On the rear lip, I had a problem with trying to rivet it to the rear metal crossbar, as the fibreglass edge was too high at the edges near the wings, particularly on the lhs; the rear lip isn’t sagging in the middle, rather the ends are too high. I did rivet it all in place then considered the stress cracks that might appear and changed my mind. I’ve now put washers underneath the end rivets. So, the vertical gap across the back may not be perfect - I can change that later if i don’t like the end result. I suspect it’ll crack the paint finish though.
The front to back position of the rear lip should be defined by the metal cross bar, which rivets behind each light cluster in my car.
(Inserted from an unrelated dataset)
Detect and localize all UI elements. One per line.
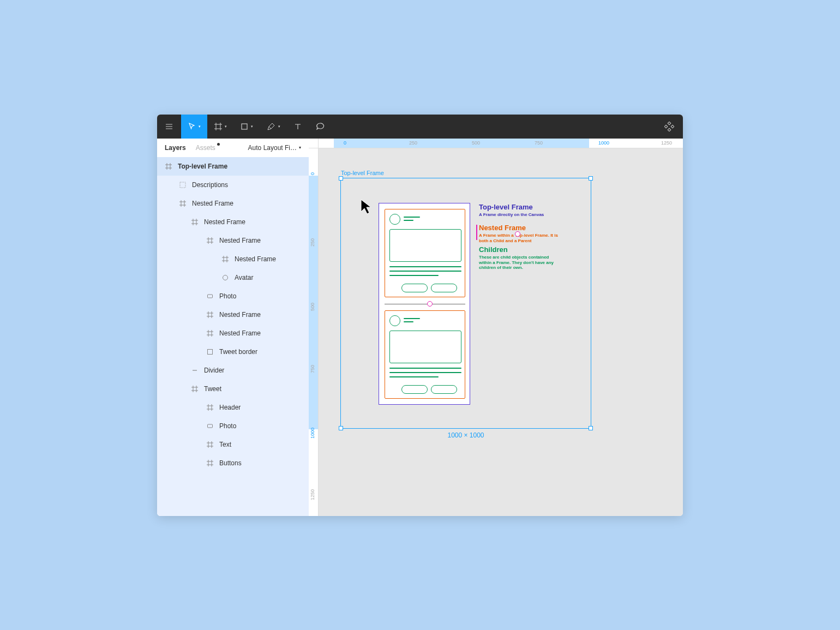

I do have some adjustment on the position of the boot lid as the holes through the boot are oversize compared to the bolts from the hinges. So I could push it back and forwards slightly if needed. I’ve set it so that the gap at the front of the lid (towards the front of the car) is the same as those at either side.
It might be worth checking that gap to see whether you can live with it being slightly bigger.
Here are the pics - please excuse the collection of tools and fuel can etc etc. It’s work in progress. I’m still considering a little re-inforcement bracket to go under the boot board support - one bolted to the exhaust heat shield boot may just take the stress off the fibreglass under the bumper.
I haven’t put in the 4 little right angle boot board brackets yet.
So, is it just me or is the exhaust poking out too far? My plan is to trim the pipe as it goes into the manifold y piece, once the bumper’s on.
All the best.
Sean.
Tinker, just to confirm, my S130 had this done by previous owner. It wouldn’t be the first or last. A bit like the S4 door cut and shut really (must have been a mould problem)
Regards
Gerry
Alaric, re your photo number 1 showing the rear bracket that supports the boot floor boards. It’s basically cantilevered out from the rear panel which is thin fibreglass. With the concentrated loads it invariably cracks the fibreglass. Do you or anyone else have a neat fix which improves the support. (Eg foam core block down to the fibreglass true boot floor, glassed all over).
Regards
Gerry (whoops off topic, should have started a new post)
Hi. It’s not a pretty looking lever on that rear bracket. I don’t have a neat fix yet. The most appealing idea so far, as it’s quick, is threaded bar bolted to the two little brakets that hold the board support going straight down to the floor of the boot. With those in place the current fixings through the fibreglass just locate, and the load is taken by the new feet and the floor of the boot. Maybe a little fibre glassing to locate the feet in. Just an idea though.
All the best.
Sean.
Hi. Just been out to my car again and took a look at the alignment of the lid. Mine seems to be lining up with the rear edge nicely, but, the catch doesn’t line up between the boot and cross bar, suggesting I need to push the lid forwards a bit, leaving me with the protruding rear end as described by others. Sounds like it’s the way they were made. I was planning to mod the catch to make it line up. Not sure yet.
All the best.
Sean.
Sean, I’ve ordered some balsa- to use as a core for a fibreglass support down to the boot floor. It will be glassed in all sides so water ingress or rot should not be a problem. That cantilever design of the rear molding just doesn’t seem right.
Regards
Gerry
Regarding catch fit, my plunger is pulled way toward back of car and doesn’t look that good since some of elongated holes show up but it used that much adjustment to fit–alrady like that, I didn’t elongate the holes. Will try post pic. Gordon Sauer
The gap between the bootlid and rear panel has always been larger in the centre than sides on mine, After it was heavily rear ended I replaced the body from the door backwards and boot lid with new panels from Boss motors (who use the original moulds), it was exactly the same with these as well (all the metal supports etc are fitted), I assume they were like this when built and have choosen to leave is as it is.